Ele rapidamente desviou o olhar, focando novamente no café, seu coração repentinamente acelerado. A última coisa que queria naquele momento era ser reconhecido. Não estava pronto para aquele encontro.

Júlia caminhou até o balcão, sentando-se a poucos bancos de distância de Renan. Ela pediu um café com uma familiaridade descontraída, como se fosse algo que fazia regularmente. A interação dela com Zé era rápida, sem muitas palavras. Renan continuava focado em sua xícara, tentando parecer o mais invisível possível. Mas a presença dela, tão perto, o incomodava de um jeito que ele não sabia explicar. Era como se ele pudesse sentir as camadas de suas antigas emoções, enterradas sob anos de sucesso e indiferença, começando a emergir.

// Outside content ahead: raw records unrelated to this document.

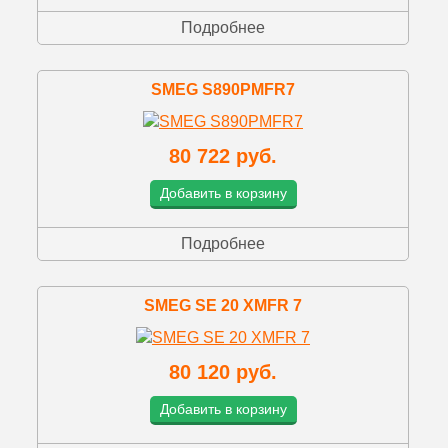
Подробнее
SMEG S890PMFR7
80 722 руб.
Добавить в корзину
Подробнее
SMEG SE 20 XMFR 7
80 120 руб.
Добавить в корзину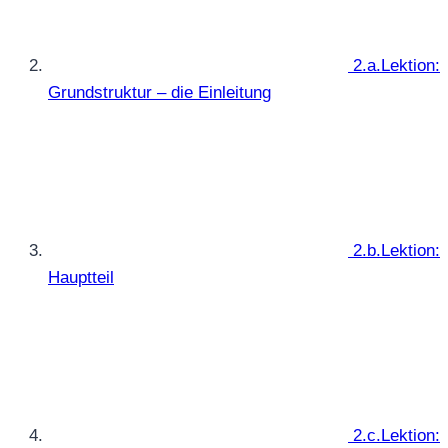
2.a.Lektion:
Grundstruktur – die Einleitung
2.b.Lektion:
Hauptteil
2.c.Lektion: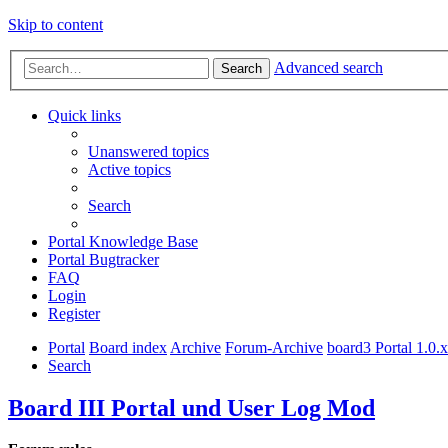
Skip to content
Advanced search
Search
Quick links
Unanswered topics
Active topics
Search
Portal Knowledge Base
Portal Bugtracker
FAQ
Login
Register
Portal
Board index
Archive
Forum-Archive
board3 Portal 1.0.
Search
Board III Portal und User Log Mod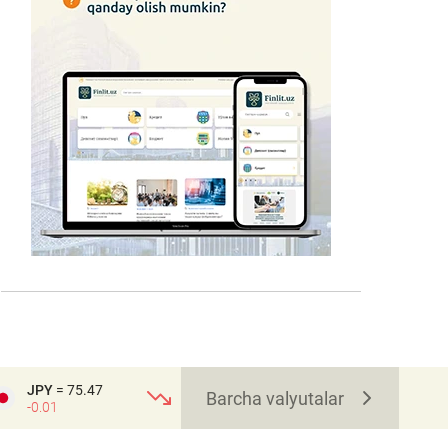
JPY
= 75.47
Barcha valyutalar
-0.01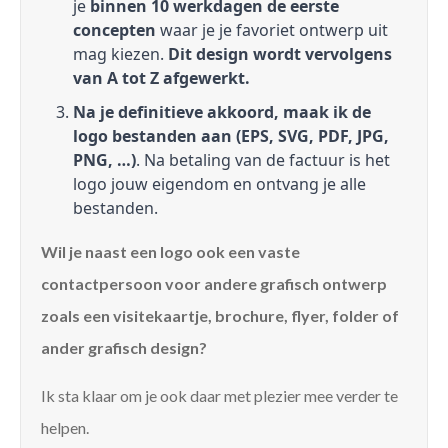
je
binnen 10 werkdagen de eerste
concepten
waar je je favoriet ontwerp uit
mag kiezen.
Dit design wordt vervolgens
van A tot Z afgewerkt.
Na je definitieve akkoord, maak ik de
logo bestanden aan (EPS, SVG, PDF, JPG,
PNG, …)
. Na betaling van de factuur is het
logo jouw eigendom en ontvang je alle
bestanden.
Wil je naast een logo ook een vaste
contactpersoon voor andere grafisch ontwerp
zoals een visitekaartje, brochure, flyer, folder of
ander grafisch design?
Ik sta klaar om je ook daar met plezier mee verder te
helpen.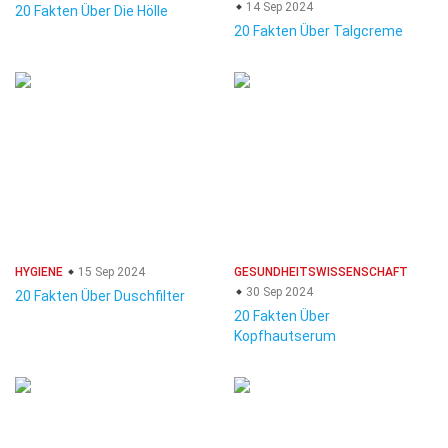
14 Sep 2024
20 Fakten Über Die Hölle
20 Fakten Über Talgcreme
HYGIENE
15 Sep 2024
GESUNDHEITSWISSENSCHAFT
30 Sep 2024
20 Fakten Über Duschfilter
20 Fakten Über
Kopfhautserum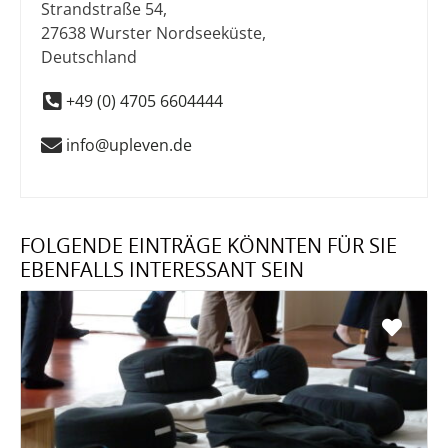
Strandstraße 54
,
27638
Wurster Nordseeküste
,
Deutschland
+49 (0) 4705 6604444
info@upleven.de
FOLGENDE EINTRÄGE KÖNNTEN FÜR SIE
EBENFALLS INTERESSANT SEIN
Favo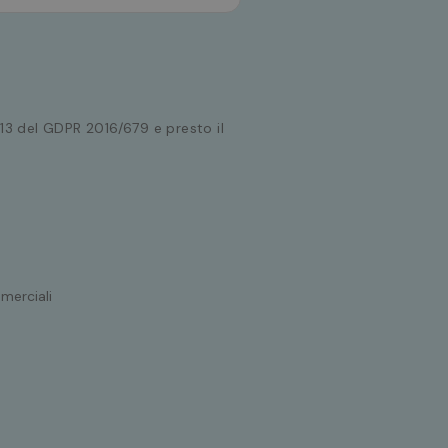
. 13 del GDPR 2016/679 e presto il
merciali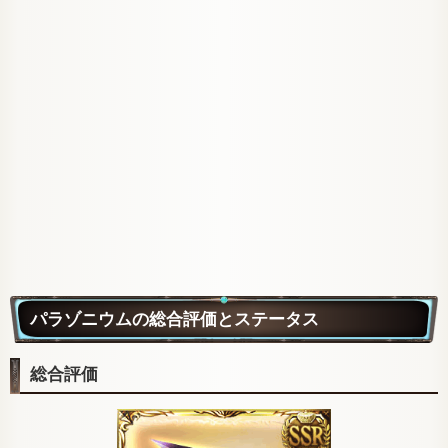
パラゾニウムの総合評価とステータス
総合評価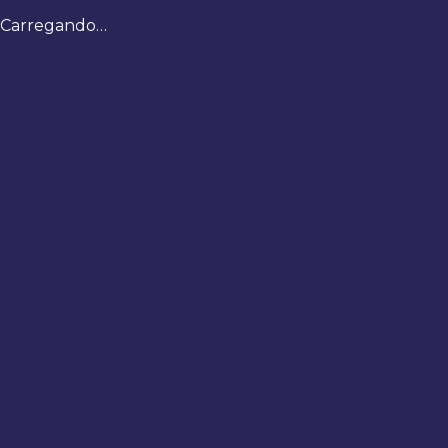
Carregando…
Bem-
vindo
de
volta
Digite
seus
dados
para
fazer
login
Entrar
Registrar
Usuário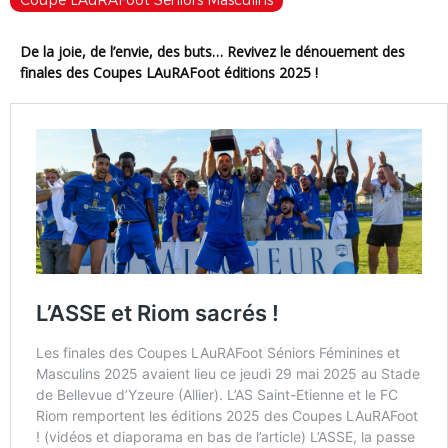
Coupe LAuRAFoot Séniors Masculins
De la joie, de l’envie, des buts… Revivez le dénouement des
finales des Coupes LAuRAFoot éditions 2025 !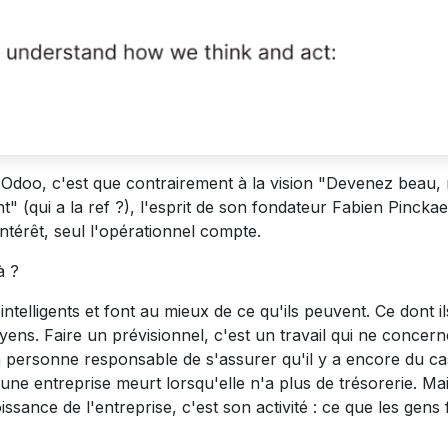
 Odoo, c'est que contrairement à la vision "Devenez beau, 
t" (qui a la ref ?), l'esprit de son fondateur Fabien Pinckae
intérêt, seul l'opérationnel compte.
à ?
telligents et font au mieux de ce qu'ils peuvent. Ce dont il
yens. Faire un prévisionnel, c'est un travail qui ne concern
 la personne responsable de s'assurer qu'il y a encore du c
une entreprise meurt lorsqu'elle n'a plus de trésorerie. Ma
roissance de l'entreprise, c'est son activité : ce que les gens 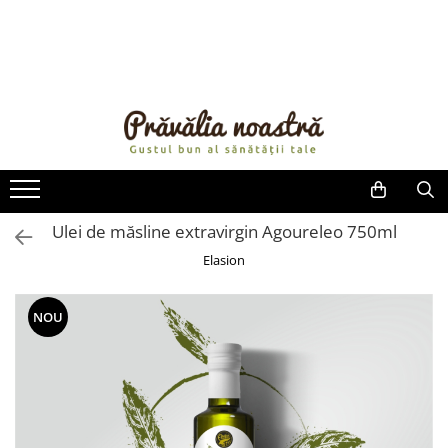
PRODUSE
NOUTĂȚI
ALIMENTE
ULEIURI ȘI UNTURI
MĂSLINE
NUCI ȘI SEMINȚE
Ulei de măsline extravirgin Agoureleo 750ml
FRUCTE DESHIDRATATE
Elasion
ÎNDULCITORI NATURALI / MIERE
FRUCTE LA CONSERVĂ
NOU
OȚETURI ȘI SOSURI
SOSURI
FĂINĂ FĂRĂ GLUTEN
BĂUTURI / LAPTE VEGETAL
OREZ ȘI CEREALE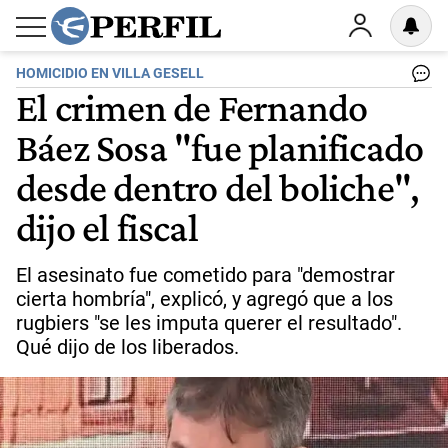
HOMICIDIO EN VILLA GESELL
El crimen de Fernando
Báez Sosa "fue planificado
desde dentro del boliche",
dijo el fiscal
El asesinato fue cometido para "demostrar
cierta hombría", explicó, y agregó que a los
rugbiers "se les imputa querer el resultado".
Qué dijo de los liberados.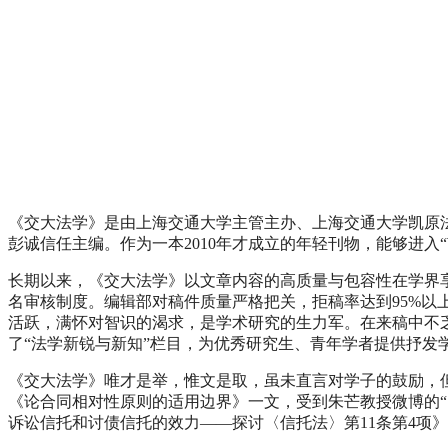
《交大法学》是由上海交通大学主管主办、上海交通大学凯原法
彭诚信任主编。作为一本2010年才成立的年轻刊物，能够进
长期以来，《交大法学》以文章内容的高质量与包容性在学界
名审核制度。编辑部对稿件质量严格把关，拒稿率达到95%
活跃，满怀对智识的渴求，是学术研究的生力军。在来稿中不
了“法学新锐与新知”栏目，为优秀研究生、青年学者提供抒发
《交大法学》唯才是举，惟文是取，虽未直言对学子的鼓励，但却
《论合同相对性原则的适用边界》一文，受到朱芒教授微博的“
诉讼信托和讨债信托的效力——探讨〈信托法〉第11条第4项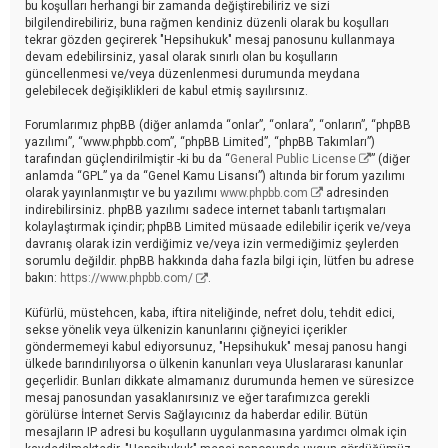
bu koşulları herhangi bir zamanda değiştirebiliriz ve sizi
bilgilendirebiliriz, buna rağmen kendiniz düzenli olarak bu koşulları
tekrar gözden geçirerek "Hepsihukuk" mesaj panosunu kullanmaya
devam edebilirsiniz, yasal olarak sınırlı olan bu koşulların
güncellenmesi ve/veya düzenlenmesi durumunda meydana
gelebilecek değişiklikleri de kabul etmiş sayılırsınız.
Forumlarımız phpBB (diğer anlamda “onlar”, “onlara”, “onların”, “phpBB
yazılımı”, “www.phpbb.com”, “phpBB Limited”, “phpBB Takımları”)
tarafından güçlendirilmiştir -ki bu da “
General Public License
” (diğer
anlamda “GPL” ya da “Genel Kamu Lisansı”) altında bir forum yazılımı
olarak yayınlanmıştır ve bu yazılımı
www.phpbb.com
adresinden
indirebilirsiniz. phpBB yazılımı sadece internet tabanlı tartışmaları
kolaylaştırmak içindir; phpBB Limited müsaade edilebilir içerik ve/veya
davranış olarak izin verdiğimiz ve/veya izin vermediğimiz şeylerden
sorumlu değildir. phpBB hakkında daha fazla bilgi için, lütfen bu adrese
bakın:
https://www.phpbb.com/
.
Küfürlü, müstehcen, kaba, iftira niteliğinde, nefret dolu, tehdit edici,
sekse yönelik veya ülkenizin kanunlarını çiğneyici içerikler
göndermemeyi kabul ediyorsunuz, "Hepsihukuk" mesaj panosu hangi
ülkede barındırılıyorsa o ülkenin kanunları veya Uluslararası kanunlar
geçerlidir. Bunları dikkate almamanız durumunda hemen ve süresizce
mesaj panosundan yasaklanırsınız ve eğer tarafımızca gerekli
görülürse İnternet Servis Sağlayıcınız da haberdar edilir. Bütün
mesajların IP adresi bu koşulların uygulanmasına yardımcı olmak için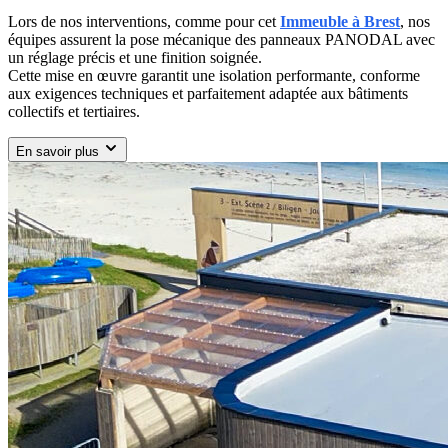
Lors de nos interventions, comme pour cet
Immeuble à Brest
, nos
équipes assurent la pose mécanique des panneaux PANODAL avec
un réglage précis et une finition soignée.
Cette mise en œuvre garantit une isolation performante, conforme
aux exigences techniques et parfaitement adaptée aux bâtiments
collectifs et tertiaires.
En savoir plus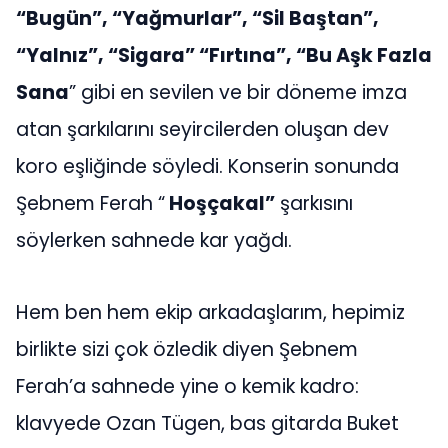
“Bugün”, “Yağmurlar”, “Sil Baştan”,
“Yalnız”, “Sigara” “Fırtına”, “Bu Aşk Fazla
Sana
” gibi en sevilen ve bir döneme imza
atan şarkılarını seyircilerden oluşan dev
koro eşliğinde söyledi. Konserin sonunda
Şebnem Ferah “
Hoşçakal”
şarkısını
söylerken sahnede kar yağdı.
Hem ben hem ekip arkadaşlarım, hepimiz
birlikte sizi çok özledik diyen Şebnem
Ferah’a sahnede yine o kemik kadro:
klavyede Ozan Tügen, bas gitarda Buket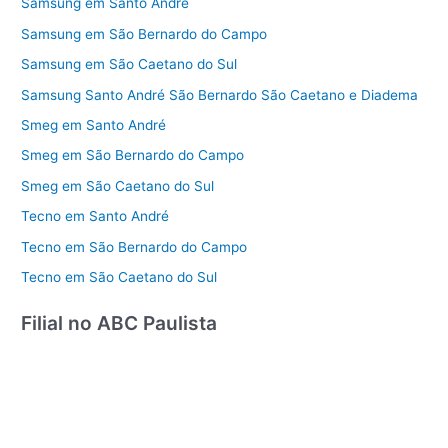
Samsung em Santo André
Samsung em São Bernardo do Campo
Samsung em São Caetano do Sul
Samsung Santo André São Bernardo São Caetano e Diadema
Smeg em Santo André
Smeg em São Bernardo do Campo
Smeg em São Caetano do Sul
Tecno em Santo André
Tecno em São Bernardo do Campo
Tecno em São Caetano do Sul
Filial no ABC Paulista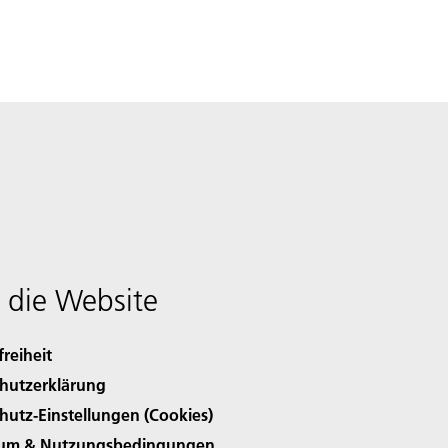
 die Website
freiheit
hutzerklärung
hutz-Einstellungen (Cookies)
sum & Nutzungsbedingungen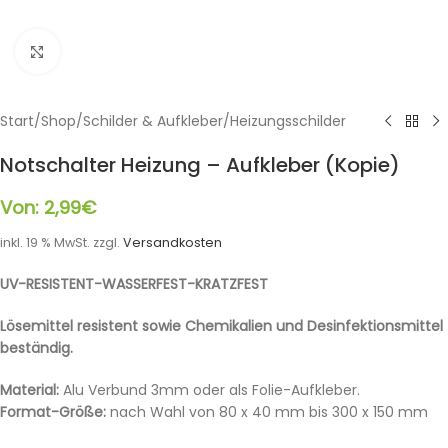
Klicken zum Vergrößern
Start
/
Shop
/
Schilder & Aufkleber
/
Heizungsschilder
Notschalter Heizung – Aufkleber (Kopie)
Von:
2,99
€
inkl. 19 % MwSt.
zzgl.
Versandkosten
UV-RESISTENT-WASSERFEST-KRATZFEST
Lösemittel resistent sowie Chemikalien und Desinfektionsmittel
beständig.
Material:
Alu Verbund 3mm oder als Folie-Aufkleber.
Format-Größe:
nach Wahl von 80 x 40 mm bis 300 x 150 mm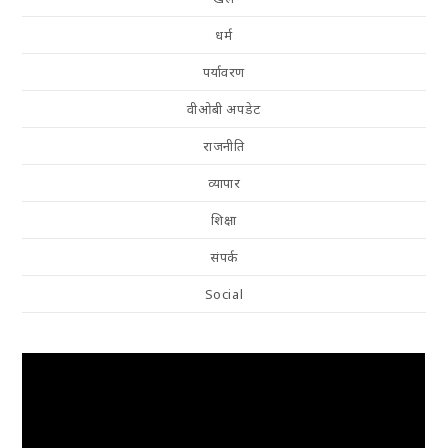
धर्म
पर्यावरण
वीओबी अपडेट
राजनीति
व्यापार
शिक्षा
संपर्क
Social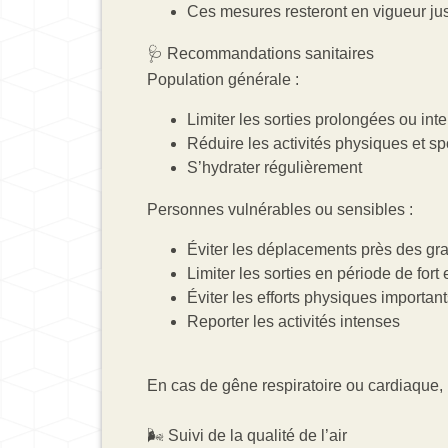
Ces mesures resteront en vigueur jusq
🩺 Recommandations sanitaires
Population générale :
Limiter les sorties prolongées ou int
Réduire les activités physiques et sp
S’hydrater régulièrement
Personnes vulnérables ou sensibles :
Éviter les déplacements près des gra
Limiter les sorties en période de fort
Éviter les efforts physiques importan
Reporter les activités intenses
​​​​​​​En cas de gêne respiratoire ou cardia
🌬️ Suivi de la qualité de l’air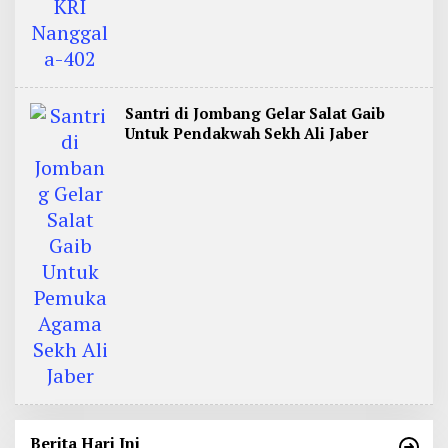
Santri di Jombang Gelar Salat Gaib
Untuk Pendakwah Sekh Ali Jaber
Berita Hari Ini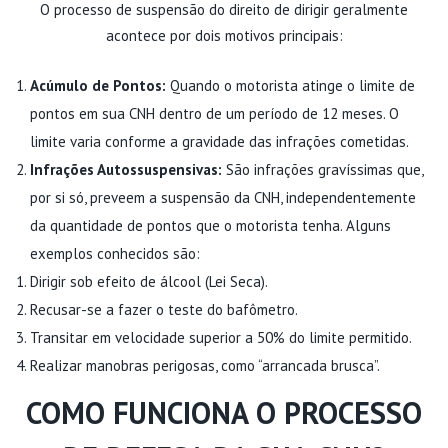
O processo de suspensão do direito de dirigir geralmente
acontece por dois motivos principais:
Acúmulo de Pontos:
Quando o motorista atinge o limite de
pontos em sua CNH dentro de um período de 12 meses. O
limite varia conforme a gravidade das infrações cometidas.
Infrações Autossuspensivas:
São infrações gravíssimas que,
por si só, preveem a suspensão da CNH, independentemente
da quantidade de pontos que o motorista tenha. Alguns
exemplos conhecidos são:
Dirigir sob efeito de álcool (Lei Seca).
Recusar-se a fazer o teste do bafômetro.
Transitar em velocidade superior a 50% do limite permitido.
Realizar manobras perigosas, como “arrancada brusca”.
COMO FUNCIONA O PROCESSO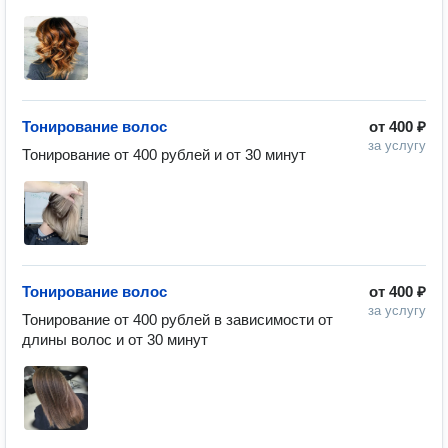
Тонирование волос
от
400 ₽
за услугу
Тонирование от 400 рублей и от 30 минут
Тонирование волос
от
400 ₽
за услугу
Тонирование от 400 рублей в зависимости от 
длины волос и от 30 минут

Ela era uma memória viva, um lembrete do passado que ele tentara enterrar.

Júlia, por sua vez, parecia alheia à tensão silenciosa que Renan sentia. Ela estava distraída, mexendo no celular enquanto tomava o café, sem prestar atenção em nada ao seu redor.

Renan decidiu que era hora de ir. Não era o momento para reviver velhas histórias, não ali, não agora. Ele deixou o dinheiro sobre o balcão e, em um movimento calculado, levantou-se lentamente, evitando ao máximo chamar atenção. Quando passou pela porta, respirou fundo, sentindo o ar fresco lá fora como um alívio.

Dentro do bar, Júlia tomou mais um gole de café, sem perceber o homem que acabara de sair. E assim, sem que ela soubesse, os dois se encontraram pela primeira vez em vinte anos. Renan, porém, sabia que aquele não seria o último encontro.